[REQUIRED WORK]
Please return each entry that follows exactly as given, but without pictures.

[Saved data entries]
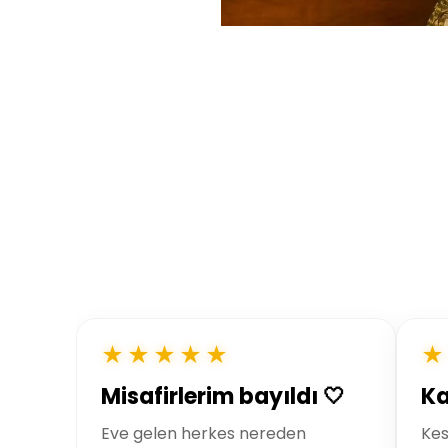
★★★★★
★
Misafirlerim bayıldı 🤍
Ka
Eve gelen herkes nereden
Kes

[OUTPUT FOR THIS TASK]
★★★★★
★
Misafirlerim bayıldı 🤍
Ka
Eve gelen herkes nereden
Kes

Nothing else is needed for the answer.